A pesar del desempeño positivo del año previo, el inicio de 2026 introdujo un entorno de alta incertidumbre derivado de la escalada de conflictos en la región del Golfo, lo cual interrumpió temporalmente la salida de suministros a través del estrecho de Ormuz. Esta situación afectó directamente a exportadores de gran envergadura como Qatar y los Emiratos Árabes Unidos, provocando incluso daños materiales en trenes de licuefacción específicos que permanecerán fuera de servicio por varios años. Puesto que este bloqueo severo restringió el acceso a una parte significativa de la capacidad operativa mundial, los precios en Asia y Europa registraron ráfagas de volatilidad, amenazando la estabilidad de las economías emergentes dependientes de cargamentos al contado. No obstante, la industria ha demostrado una capacidad de adaptación resiliente, apoyada en una cadena de suministro más diversificada que ha servido como amortiguador ante las perturbaciones logísticas. De esta manera, el escenario actual obliga a los gobiernos a priorizar la seguridad del suministro y la protección de las rutas de navegación para garantizar que la transición hacia sistemas energéticos más limpios no se vea comprometida por la inestabilidad geopolítica regional. Por otra parte, la entrada de nuevos mercados importadores, como Senegal y otros países de África, añade una capa adicional de complejidad y oportunidad para la redistribución de recursos en un sistema que busca ser cada vez más multipolar y menos dependiente de rutas únicas.

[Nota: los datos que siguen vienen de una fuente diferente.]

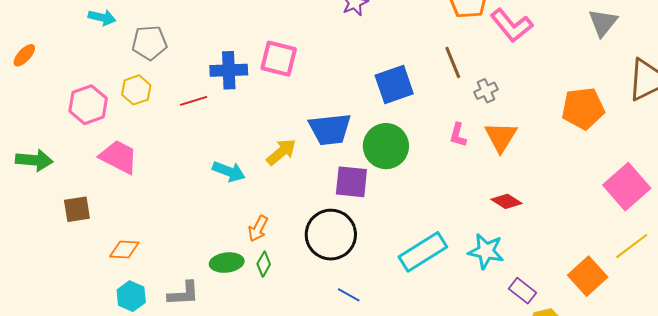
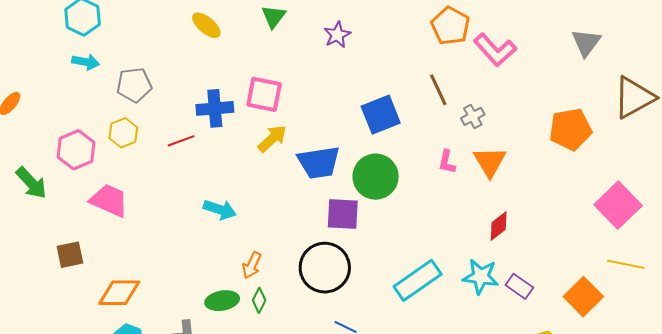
yellow arrow: (281, 152) -> (272, 139), moved
green arrow: (34, 160) -> (31, 183), moved, turned 45
red diamond: (506, 201) -> (499, 226), turned -68
yellow line: (632, 246) -> (626, 264), turned 51
orange diamond: (124, 250) -> (119, 293), size x1.4
purple rectangle: (522, 291) -> (519, 286), moved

Desde una perspectiva a largo plazo proyectada hacia 2035, los fundamentos de la demanda se mantienen sólidos gracias al crecimiento poblacional, la urbanización acelerada y el auge de nuevas tecnologías digitales como la inteligencia artificial. El sector de los centros de datos, específicamente, emerge como un nuevo consumidor masivo de electricidad que favorece la generación a gas por su capacidad de ofrecer potencia firme para complementar las energías renovables variables. Asimismo, la innovación tecnológica está transformando la infraestructura mediante la proliferación de terminales flotantes de regasificación y licuefacción, las cuales ofrecen menores tiempos de despliegue y costos de capital reducidos frente a las instalaciones terrestres convencionales. Por lo tanto, el perfeccionamiento de soluciones como el bio-GNL y el e-metano permite que el sector avance en sus metas de descarbonización sin necesidad de realizar cambios estructurales en la logística existente. Globalmente, la transición hacia motores de propulsión de nueva generación en la flota de buques, como los sistemas X-DF y ME-GI, asegura una mayor eficiencia térmica y una reducción progresiva de las emisiones contaminantes, reafirmando el posicionamiento de este recurso como un componente determinante en la matriz energética del futuro. Adicionalmente, el robusto libro de pedidos para nuevos buques metaneros de alta capacidad indica que los inversores mantienen la confianza en la expansión del mercado, apostando por economías de escala que reduzcan los costos de transporte transoceánico y mejoren la competitividad del gas frente a otros combustibles fósiles más pesados. Por tales razones, el futuro de la industria dependerá de una combinación equilibrada entre la expansión de la capacidad física y la adopción de flujos de trabajo digitales que optimicen la eficiencia de toda la cadena de valor.